<<<<

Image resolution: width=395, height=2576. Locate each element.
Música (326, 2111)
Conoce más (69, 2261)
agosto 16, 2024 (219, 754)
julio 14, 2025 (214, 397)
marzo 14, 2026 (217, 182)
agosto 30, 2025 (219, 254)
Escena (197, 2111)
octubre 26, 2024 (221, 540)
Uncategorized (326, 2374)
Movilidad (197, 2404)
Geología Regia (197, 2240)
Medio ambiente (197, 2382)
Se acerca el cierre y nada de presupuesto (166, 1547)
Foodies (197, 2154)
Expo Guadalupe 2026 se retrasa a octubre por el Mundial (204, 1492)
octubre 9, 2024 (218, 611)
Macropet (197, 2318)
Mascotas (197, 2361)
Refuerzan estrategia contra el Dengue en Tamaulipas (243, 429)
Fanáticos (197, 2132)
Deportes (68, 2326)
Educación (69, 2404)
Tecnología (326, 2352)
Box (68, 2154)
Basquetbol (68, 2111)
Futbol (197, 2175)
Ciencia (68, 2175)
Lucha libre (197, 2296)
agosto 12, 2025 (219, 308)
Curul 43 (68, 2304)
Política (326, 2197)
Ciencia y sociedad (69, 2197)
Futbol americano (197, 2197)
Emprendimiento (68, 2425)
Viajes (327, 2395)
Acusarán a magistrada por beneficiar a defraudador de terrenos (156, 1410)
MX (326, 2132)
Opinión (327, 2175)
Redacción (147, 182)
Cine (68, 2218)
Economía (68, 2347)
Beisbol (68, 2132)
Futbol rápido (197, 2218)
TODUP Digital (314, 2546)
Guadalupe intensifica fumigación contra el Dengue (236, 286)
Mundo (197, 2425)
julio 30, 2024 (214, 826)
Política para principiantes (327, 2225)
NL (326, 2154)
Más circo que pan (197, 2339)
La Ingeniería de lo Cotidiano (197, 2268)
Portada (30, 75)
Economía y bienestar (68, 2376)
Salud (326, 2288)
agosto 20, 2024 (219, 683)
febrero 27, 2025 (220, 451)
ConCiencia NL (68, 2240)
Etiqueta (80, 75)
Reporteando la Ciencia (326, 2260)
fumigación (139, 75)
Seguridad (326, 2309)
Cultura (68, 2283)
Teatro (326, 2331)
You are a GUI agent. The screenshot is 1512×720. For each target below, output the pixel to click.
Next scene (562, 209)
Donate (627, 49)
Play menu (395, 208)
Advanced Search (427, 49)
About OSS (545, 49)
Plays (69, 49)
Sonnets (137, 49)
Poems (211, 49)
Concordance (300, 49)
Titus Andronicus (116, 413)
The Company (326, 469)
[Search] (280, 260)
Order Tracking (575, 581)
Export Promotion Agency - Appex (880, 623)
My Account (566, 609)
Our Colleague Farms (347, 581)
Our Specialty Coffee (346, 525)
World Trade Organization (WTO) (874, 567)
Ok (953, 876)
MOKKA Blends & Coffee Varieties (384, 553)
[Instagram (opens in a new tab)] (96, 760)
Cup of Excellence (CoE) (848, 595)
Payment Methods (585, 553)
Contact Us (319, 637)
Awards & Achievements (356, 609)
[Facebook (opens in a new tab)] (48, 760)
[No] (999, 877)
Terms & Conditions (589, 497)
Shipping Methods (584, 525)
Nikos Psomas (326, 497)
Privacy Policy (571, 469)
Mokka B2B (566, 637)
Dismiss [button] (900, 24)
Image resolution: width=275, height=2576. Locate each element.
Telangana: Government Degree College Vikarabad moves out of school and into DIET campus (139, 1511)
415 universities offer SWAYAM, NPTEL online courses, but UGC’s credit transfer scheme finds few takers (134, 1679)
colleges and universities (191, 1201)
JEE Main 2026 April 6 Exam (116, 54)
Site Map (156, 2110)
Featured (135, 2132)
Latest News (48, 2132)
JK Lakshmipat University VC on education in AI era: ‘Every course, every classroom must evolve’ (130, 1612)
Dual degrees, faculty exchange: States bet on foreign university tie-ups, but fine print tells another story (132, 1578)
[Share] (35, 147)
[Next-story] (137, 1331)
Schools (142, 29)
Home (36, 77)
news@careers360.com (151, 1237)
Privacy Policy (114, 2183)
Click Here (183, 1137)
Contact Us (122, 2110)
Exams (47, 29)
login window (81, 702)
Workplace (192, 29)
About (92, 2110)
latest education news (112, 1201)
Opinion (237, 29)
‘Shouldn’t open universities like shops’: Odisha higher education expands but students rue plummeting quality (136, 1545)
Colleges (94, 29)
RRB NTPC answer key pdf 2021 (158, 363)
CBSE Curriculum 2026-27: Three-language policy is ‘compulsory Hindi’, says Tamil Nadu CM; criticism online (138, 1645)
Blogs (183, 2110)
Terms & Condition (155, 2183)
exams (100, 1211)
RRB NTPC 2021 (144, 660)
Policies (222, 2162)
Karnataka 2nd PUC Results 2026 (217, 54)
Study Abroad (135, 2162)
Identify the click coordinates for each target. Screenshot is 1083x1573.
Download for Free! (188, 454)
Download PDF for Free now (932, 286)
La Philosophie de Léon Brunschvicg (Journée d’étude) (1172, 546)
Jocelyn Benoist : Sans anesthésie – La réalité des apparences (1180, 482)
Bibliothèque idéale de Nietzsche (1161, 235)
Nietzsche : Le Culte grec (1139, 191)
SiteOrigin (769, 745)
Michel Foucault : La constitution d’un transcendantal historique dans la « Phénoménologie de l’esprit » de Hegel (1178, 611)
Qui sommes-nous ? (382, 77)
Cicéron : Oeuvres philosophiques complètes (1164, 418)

>>>>

Every record shown above should appear again in your answer, unchanged.

» **Answer for the task**:
Image resolution: width=395, height=2576. Locate each element.
Música (326, 2111)
Conoce más (69, 2261)
agosto 16, 2024 (219, 754)
julio 14, 2025 (214, 397)
marzo 14, 2026 (217, 182)
agosto 30, 2025 (219, 254)
Escena (197, 2111)
octubre 26, 2024 (221, 540)
Uncategorized (326, 2374)
Movilidad (197, 2404)
Geología Regia (197, 2240)
Medio ambiente (197, 2382)
Se acerca el cierre y nada de presupuesto (166, 1547)
Foodies (197, 2154)
Expo Guadalupe 2026 se retrasa a octubre por el Mundial (204, 1492)
octubre 9, 2024 (218, 611)
Macropet (197, 2318)
Mascotas (197, 2361)
Refuerzan estrategia contra el Dengue en Tamaulipas (243, 429)
Fanáticos (197, 2132)
Deportes (68, 2326)
Educación (69, 2404)
Tecnología (326, 2352)
Box (68, 2154)
Basquetbol (68, 2111)
Futbol (197, 2175)
Ciencia (68, 2175)
Lucha libre (197, 2296)
agosto 12, 2025 (219, 308)
Curul 43 (68, 2304)
Política (326, 2197)
Ciencia y sociedad (69, 2197)
Futbol americano (197, 2197)
Emprendimiento (68, 2425)
Viajes (327, 2395)
Acusarán a magistrada por beneficiar a defraudador de terrenos (156, 1410)
MX (326, 2132)
Opinión (327, 2175)
Redacción (147, 182)
Cine (68, 2218)
Economía (68, 2347)
Beisbol (68, 2132)
Futbol rápido (197, 2218)
TODUP Digital (314, 2546)
Guadalupe intensifica fumigación contra el Dengue (236, 286)
Mundo (197, 2425)
julio 30, 2024 (214, 826)
Política para principiantes (327, 2225)
NL (326, 2154)
Más circo que pan (197, 2339)
La Ingeniería de lo Cotidiano (197, 2268)
Portada (30, 75)
Economía y bienestar (68, 2376)
Salud (326, 2288)
agosto 20, 2024 (219, 683)
febrero 27, 2025 (220, 451)
ConCiencia NL (68, 2240)
Etiqueta (80, 75)
Reporteando la Ciencia (326, 2260)
fumigación (139, 75)
Seguridad (326, 2309)
Cultura (68, 2283)
Teatro (326, 2331)
You are a GUI agent. The screenshot is 1512×720. For each target below, output the pixel to click.
Next scene (562, 209)
Donate (627, 49)
Play menu (395, 208)
Advanced Search (427, 49)
About OSS (545, 49)
Plays (69, 49)
Sonnets (137, 49)
Poems (211, 49)
Concordance (300, 49)
Titus Andronicus (116, 413)
The Company (326, 469)
[Search] (280, 260)
Order Tracking (575, 581)
Export Promotion Agency - Appex (880, 623)
My Account (566, 609)
Our Colleague Farms (347, 581)
Our Specialty Coffee (346, 525)
World Trade Organization (WTO) (874, 567)
Ok (953, 876)
MOKKA Blends & Coffee Varieties (384, 553)
[Instagram (opens in a new tab)] (96, 760)
Cup of Excellence (CoE) (848, 595)
Payment Methods (585, 553)
Contact Us (319, 637)
Awards & Achievements (356, 609)
[Facebook (opens in a new tab)] (48, 760)
[No] (999, 877)
Terms & Conditions (589, 497)
Shipping Methods (584, 525)
Nikos Psomas (326, 497)
Privacy Policy (571, 469)
Mokka B2B (566, 637)
Dismiss [button] (900, 24)
Image resolution: width=275, height=2576. Locate each element.
Telangana: Government Degree College Vikarabad moves out of school and into DIET campus (139, 1511)
415 universities offer SWAYAM, NPTEL online courses, but UGC’s credit transfer scheme finds few takers (134, 1679)
colleges and universities (191, 1201)
JEE Main 2026 April 6 Exam (116, 54)
Site Map (156, 2110)
Featured (135, 2132)
Latest News (48, 2132)
JK Lakshmipat University VC on education in AI era: ‘Every course, every classroom must evolve’ (130, 1612)
Dual degrees, faculty exchange: States bet on foreign university tie-ups, but fine print tells another story (132, 1578)
[Share] (35, 147)
[Next-story] (137, 1331)
Schools (142, 29)
Home (36, 77)
news@careers360.com (151, 1237)
Privacy Policy (114, 2183)
Click Here (183, 1137)
Contact Us (122, 2110)
Exams (47, 29)
login window (81, 702)
Workplace (192, 29)
About (92, 2110)
latest education news (112, 1201)
Opinion (237, 29)
‘Shouldn’t open universities like shops’: Odisha higher education expands but students rue plummeting quality (136, 1545)
Colleges (94, 29)
RRB NTPC answer key pdf 2021 (158, 363)
CBSE Curriculum 2026-27: Three-language policy is ‘compulsory Hindi’, says Tamil Nadu CM; criticism online (138, 1645)
Blogs (183, 2110)
Terms & Condition (155, 2183)
exams (100, 1211)
RRB NTPC 2021 (144, 660)
Policies (222, 2162)
Karnataka 2nd PUC Results 2026 (217, 54)
Study Abroad (135, 2162)
Identify the click coordinates for each target. Screenshot is 1083x1573.
Download for Free! (188, 454)
Download PDF for Free now (932, 286)
La Philosophie de Léon Brunschvicg (Journée d’étude) (1172, 546)
Jocelyn Benoist : Sans anesthésie – La réalité des apparences (1180, 482)
Bibliothèque idéale de Nietzsche (1161, 235)
Nietzsche : Le Culte grec (1139, 191)
SiteOrigin (769, 745)
Michel Foucault : La constitution d’un transcendantal historique dans la « Phénoménologie de l’esprit » de Hegel (1178, 611)
Qui sommes-nous ? (382, 77)
Cicéron : Oeuvres philosophiques complètes (1164, 418)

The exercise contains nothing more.